In many situations, it is useful to have an alternative way of describing a curve besides having an equation for it in the $$\normalsize{x-y}$$ plane. A parametric form for a line occurs when we consider a particle moving along it in a way that depends on a parameter $$\normalsize{t}$$, which might be thought of as time. Thus both $$\normalsize{x}$$ and $$\normalsize{y}$$ become functions of $$\normalsize{t}$$. The simplest parameterisation are linear ones.

In this step we

• look at parameterisations of the simplest curves: lines

• show how to go from parametric equations to Cartesian equations

• introduce vectors.

## Parameterisations of a line

A simple example of a parameterisation is a linear parameterisation:

$\Large{p(t)=[t+1, 2t-3]}.$

As $$\normalsize{t}$$ varies, the point $$\normalsize{p(t)}$$ moves along a line. When $$\normalsize{t=0}$$, $$\normalsize{p(0)=[1,-3]}$$, when $$\normalsize{t=1}$$, $$\normalsize{p(1)=[2,-1]}$$, and when $$\normalsize{t=2}$$, $$\normalsize{p(2)=[3,1]}$$. Clearly also fractional values of $$\normalsize{t}$$ are allowed. How do we go from a parametric form for a line to one of the more usual Cartesian forms involving $$\normalsize{x}$$ and $$\normalsize{y}$$? We eliminate the parameter $$\normalsize{t}$$. For example for the parametric equation $$\normalsize{p(t)=[t+1, 2t-3]}$$ we have

$\Large{x=t+1}$ $\Large{y=2t-3}$

so that $$\normalsize{y=2(x-1)-3}$$ or $$\normalsize{y=2x-5}$$. Please check that this is the same line – with a different equation. Q1 (E): Find a Cartesian equation for the parametric line $${\normalsize p(s) = [2s+1, 4s-3]}$$.

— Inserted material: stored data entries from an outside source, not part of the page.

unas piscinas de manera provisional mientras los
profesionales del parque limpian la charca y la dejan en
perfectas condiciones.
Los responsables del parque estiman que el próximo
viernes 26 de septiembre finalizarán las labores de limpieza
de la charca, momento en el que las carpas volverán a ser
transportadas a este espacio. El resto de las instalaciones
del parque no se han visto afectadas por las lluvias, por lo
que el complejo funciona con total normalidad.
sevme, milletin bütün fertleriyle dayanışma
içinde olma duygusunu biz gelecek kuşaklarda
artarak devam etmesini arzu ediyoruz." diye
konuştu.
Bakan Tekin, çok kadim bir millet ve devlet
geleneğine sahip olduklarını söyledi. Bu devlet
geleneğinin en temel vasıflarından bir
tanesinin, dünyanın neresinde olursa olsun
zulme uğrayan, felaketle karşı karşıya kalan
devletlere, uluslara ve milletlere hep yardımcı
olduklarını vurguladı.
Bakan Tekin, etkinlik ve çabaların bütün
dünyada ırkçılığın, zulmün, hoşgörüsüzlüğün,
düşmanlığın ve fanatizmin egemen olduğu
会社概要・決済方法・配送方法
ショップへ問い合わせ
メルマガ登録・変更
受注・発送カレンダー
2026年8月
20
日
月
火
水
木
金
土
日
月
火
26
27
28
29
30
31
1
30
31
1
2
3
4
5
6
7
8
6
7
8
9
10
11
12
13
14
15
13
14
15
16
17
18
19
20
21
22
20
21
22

## How to go from a Cartesian equation to a parametric form?

On the other hand, how can we go from a Cartesian equation of a line, say $$\normalsize{y=3x+2}$$ to a parametric form? It is important to realise that although the Cartesian form is more or less unique, this is not at all the case for a parametric form.

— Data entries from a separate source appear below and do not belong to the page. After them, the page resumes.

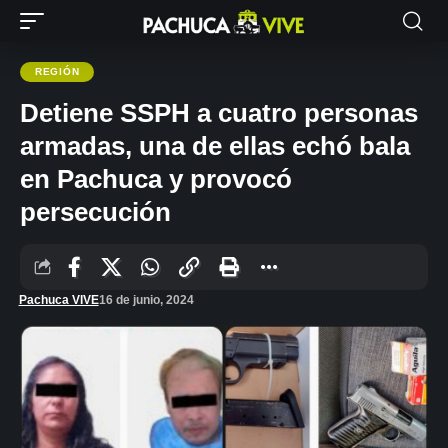
REGIÓN
Detiene SSPH a cuatro personas
armadas, una de ellas echó bala
en Pachuca y provocó
persecución
Pachuca VIVE
16 de junio, 2024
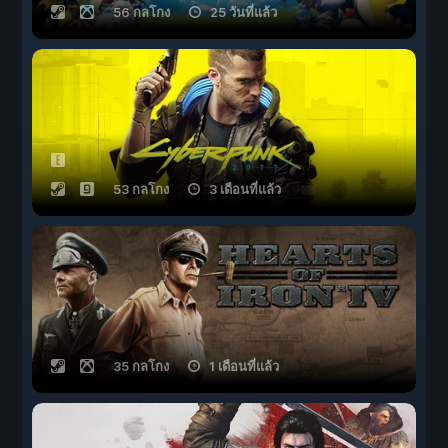
56 กลโกง
25 วันที่แล้ว
53 กลโกง
3 เดือนที่แล้ว
35 กลโกง
1 เดือนที่แล้ว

One way is to introduce a parameter in a simple way, say by setting $$\normalsize{x=t}$$. Then the original equation gives $$\normalsize{y=3x+2=3t+2}$$. Putting these together gives the parameterisation $$\normalsize{p(t)=[t,3t+2]}$$.

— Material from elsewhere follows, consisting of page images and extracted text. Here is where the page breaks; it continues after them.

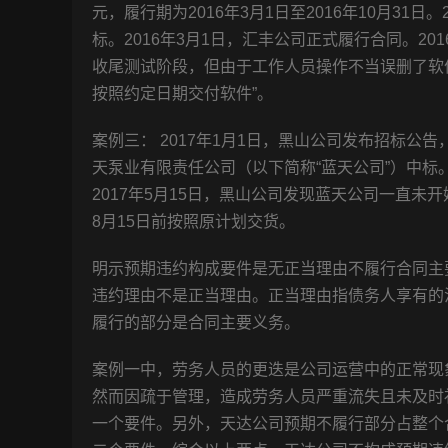
元，履行期为2016年3月1日至2016年10月31
标。2016年3月1日，汇丰公司正式履行合同。2
收尾测试阶段，但由于工作人员操作不当误删了软
按照约定日期交付软件”。
案例三： 2017年1月1日，黑山公司发布招标公告
天泵业有限责任公司（以下简称“蓝天公司”）中标。
2017年5月15日，黑山公司发现蓝天公司一直未
8月15日前按照原计划交货。
明示预期违约构成要件是无正当理由不履行合同主
违约理由不是正当理由。正当理由指债务人享有的
履行的部分是合同主要义务。
案例一中，劳务人员的更迭是公司运营中的正常现
然而因疏于管理，造成劳务人员严重流失且未及时
一个要件。另外，天达公司预期不履行部分占整个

Q2 (E): Find another parameterisation of $$\normalsize y=3x+2$$ by setting $$\normalsize x=3t$$.

## Using vectors to parameterise lines

The rest of this step is about vectors, for those who are familiar with them. A vector is a directed line segment, or geometrically a difference between two points in the plane. We will denote vectors by round brackets, such as $$\normalsize{v=(1,4)}$$. This represents a relative displacement of $$\normalsize{1}$$ to the right in the $$\normalsize x$$-direction and $$\normalsize{4}$$ up in the $$\normalsize y$$-direction. We agree that vectors are not fixed in place, as they are only determined in a relative sense.

Suppose that we consider the line through the point $$\normalsize{[3,2]}$$ which goes in the direction $$\normalsize{v=(1,4)}$$. This line can be expressed as

$\Large{[3,2]+t(1,4)=[3+t,2+4t]}$

which is now in parametric form with parameter $$\normalsize{t}$$.

What is the Cartesian equation of this line? We may eliminate $$\normalsize{t}$$ from the equations $$\normalsize{x=3+t}$$, $$\normalsize{y=2+4t}$$ to get $$\normalsize{y=2+4(x-3)=4x-10}$$ so the equation is $$\normalsize{y=4x-10}$$. A1. This is also $$\normalsize{y=2x-5}$$.
A2. Another parameterisation is $$p(t) = [3t, 9t+2]$$.